W3C home > Mailing lists > Public > www-style@w3.org > April 2014

[css-text] Characters per line

From: Tab Atkins Jr. <jackalmage@gmail.com>
Date: Mon, 21 Apr 2014 10:13:00 -0700
Message-ID: <CAAWBYDBCHcAH+b8L-WFBv7C7y06i3tLAyU+eSXu7Eo_7SyEEpQ@mail.gmail.com>
To: Koji Ishii <kojiishi@gluesoft.co.jp>
Cc: "mus@designtoday.co.uk" <mus@designtoday.co.uk>, "CSS WWW Style (www-style@w3.org)" <www-style@w3.org>
[Looks like Koji accidentally appended this to an unrelated thread.
I'm pulling it out, and I've trimmed the text around it to be just
Mustafa's email.]

On Apr 21, 2014, at 12:50 AM, mus@designtoday.co.uk wrote:
> Hello everyone
>
> I was wondering if their was anything in the CSS spec for dealing with
> Characters Per Line.
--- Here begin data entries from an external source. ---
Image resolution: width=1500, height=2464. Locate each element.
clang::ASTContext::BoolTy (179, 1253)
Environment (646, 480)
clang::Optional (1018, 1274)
Currently I've made a couple of prototypes using
> JavaScript but this can be a huge performance hit on pages with large
> amounts of text. As CPL is a huge part of read-ability for text and the
> fact we live in a responsive web world maintaining a legible character
> line is almost impossible.
>
> The general rule in typography is the CPL should be between 55-75
> depending on the typeface family and its subsequent fonts. As each font
> has a different character width this can make a huge difference. So the
> idea would be something along the lines like
>
> P {
> cpl: 75;
> }
>
> The effect would be that the paragraph of text would never go beyond this
> amount, dropping to a newline, thus maintaining readability. I thought
> about perhaps a max-cpl or min-cpl but wanted to fire you guys an email
> first to get a feel if this is something that would be reasonable.